Bradshaw's friend and sometime partner Wilbur Underhill was shot (and would die ten days later in "Big Mac" in McAlester) in a multi-agency raid on a travel cottage court in Shawnee on December 30, 1933. Underhill was on his honeymoon and his "moll" and one other outlaw were also wounded in the fracas.
In retaliation, Bradshaw drove into Vian on New Year's Eve with several other men and began a shooting spree damaging a local restaurant, hardware store and the town jail.
There has been no empirical evidence showing why the gang vented their rage on Vian for a shooting that occurred 116 miles away in Pottawatomie County but the attack on Vian finally got the attention of not only state officials, but the federal "G-Men" as well.
Those exploits landed Bradshaw on the FBI Top Ten Most Wanted list, a distinction that would last less than three months.
Bradshaw was familiar with Fort Smith, having retreated to the area to recover after a robbery a few years prior in which he had been shot. Apocryphal accounts had him staying at both the Dennis Tourist Court on Midland Boulevard and the houses of ill repute that lined the "Red Light District" off downtown.
Contemporaries Bonnie and Clyde also stayed at the Midland Boulevard establishment once when hiding from the law.
He apparently was operating (or laying low) in the city in early March of 1934 when he decided to make his way across the border to a speakeasy in Arkoma. Accounts of the incident (also apocryphal) say that the establishment was located just west of the curve that starts near the present day police station and city hall.
Bradshaw apparently knew that he wanted a drink and an opportunity to listen to a little music and possibly dance presented itself on March 3. What he didn't know was that the establishment was owned and operated by LeFlore County deputy sheriff by the name of Bill Harper.

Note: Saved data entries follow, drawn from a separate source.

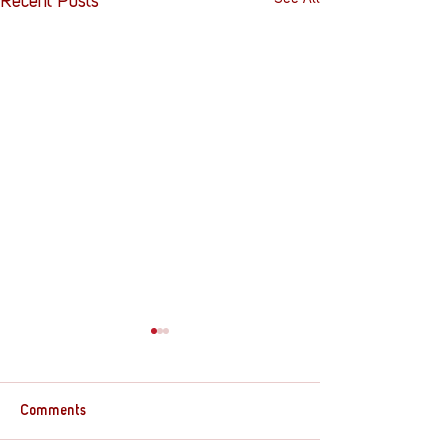
Recent Posts
Comments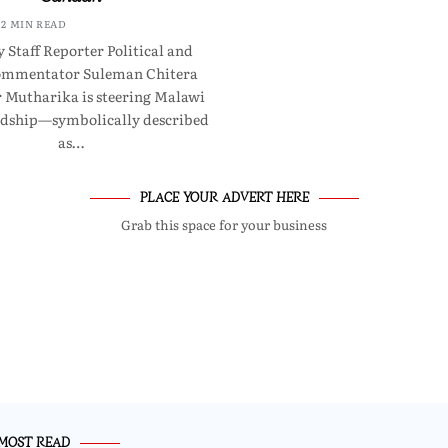
2 MIN READ
 Staff Reporter Political and
commentator Suleman Chitera
r Mutharika is steering Malawi
rdship—symbolically described
as…
PLACE YOUR ADVERT HERE
Grab this space for your business
MOST READ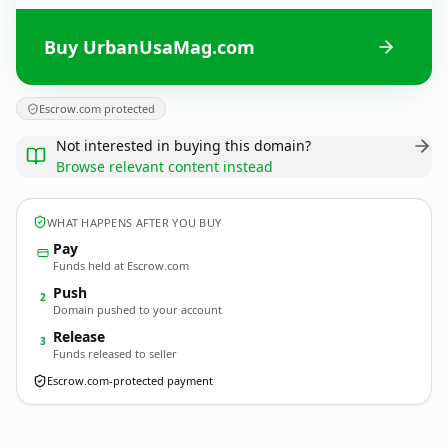
Buy UrbanUsaMag.com
Escrow.com protected
Not interested in buying this domain?
Browse relevant content instead
WHAT HAPPENS AFTER YOU BUY
Pay
Funds held at Escrow.com
Push
2
Domain pushed to your account
Release
3
Funds released to seller
Escrow.com-protected payment
UrbanUsaMag.
com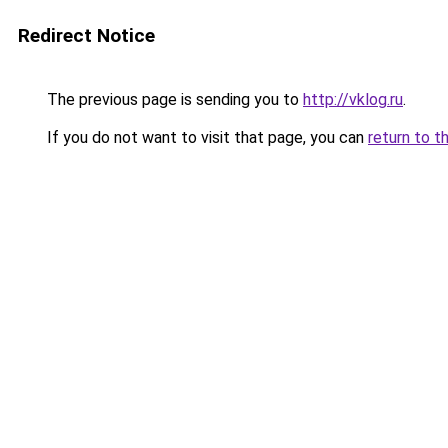
Redirect Notice
The previous page is sending you to
http://vklog.ru
.
If you do not want to visit that page, you can
return to t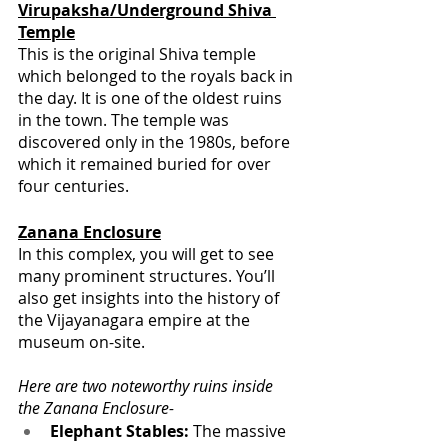
Virupaksha/Underground Shiva 
Temple
This is the original Shiva temple 
which belonged to the royals back in 
the day. It is one of the oldest ruins 
in the town. The temple was 
discovered only in the 1980s, before 
which it remained buried for over 
four centuries.
Zanana Enclosure
In this complex, you will get to see 
many prominent structures. You’ll 
also get insights into the history of 
the Vijayanagara empire at the 
museum on-site.
Here are two noteworthy ruins inside 
the Zanana Enclosure-
Elephant Stables:
 The massive 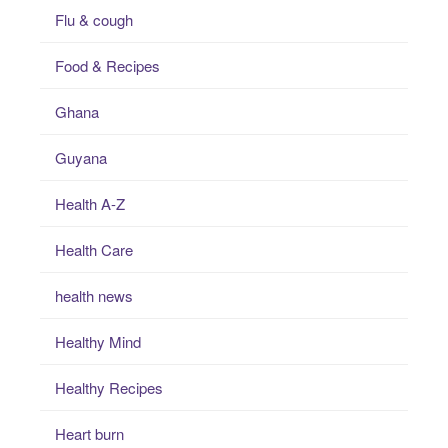
Flu & cough
Food & Recipes
Ghana
Guyana
Health A-Z
Health Care
health news
Healthy Mind
Healthy Recipes
Heart burn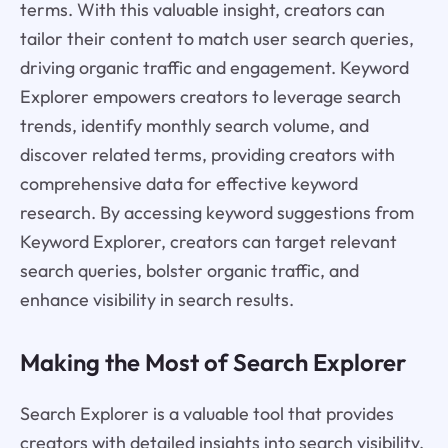
terms. With this valuable insight, creators can
tailor their content to match user search queries,
driving organic traffic and engagement. Keyword
Explorer empowers creators to leverage search
trends, identify monthly search volume, and
discover related terms, providing creators with
comprehensive data for effective keyword
research. By accessing keyword suggestions from
Keyword Explorer, creators can target relevant
search queries, bolster organic traffic, and
enhance visibility in search results.
Making the Most of Search Explorer
Search Explorer is a valuable tool that provides
creators with detailed insights into search visibility,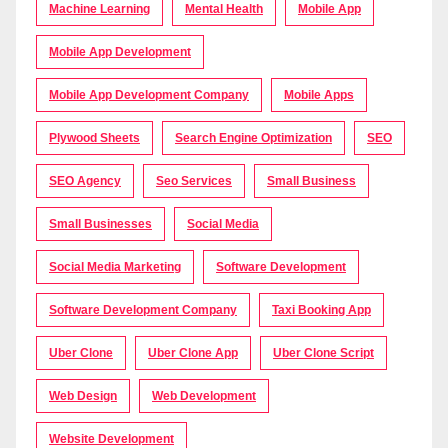
Machine Learning
Mental Health
Mobile App
Mobile App Development
Mobile App Development Company
Mobile Apps
Plywood Sheets
Search Engine Optimization
SEO
SEO Agency
Seo Services
Small Business
Small Businesses
Social Media
Social Media Marketing
Software Development
Software Development Company
Taxi Booking App
Uber Clone
Uber Clone App
Uber Clone Script
Web Design
Web Development
Website Development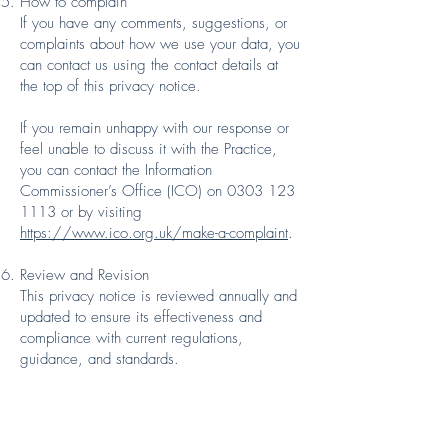
How to complain
If you have any comments, suggestions, or
complaints about how we use your data, you
can contact us using the contact details at
the top of this privacy notice.
If you remain unhappy with our response or
feel unable to discuss it with the Practice,
you can contact the Information
Commissioner’s Office (ICO) on 0303 123
1113 or by visiting
https://www.ico.org.uk/make-a-complaint
.
Review and Revision
This privacy notice is reviewed annually and
updated to ensure its effectiveness and
compliance with current regulations,
guidance, and standards.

Harper recognized the outlaw, confronted him and turned out to be just a little faster on the trigger.
The career of Bradshaw as a bank robber and murderer ended on the sawdust floor of the dance hall when the men exchanged gunfire.
Bradshaw's body was claimed by family and returned to the Cookson Hills where he had lived most pf his adult life.
He is buried in an unmarked grave in the Bradshaw Family Cemetery (on private land) north of Vian.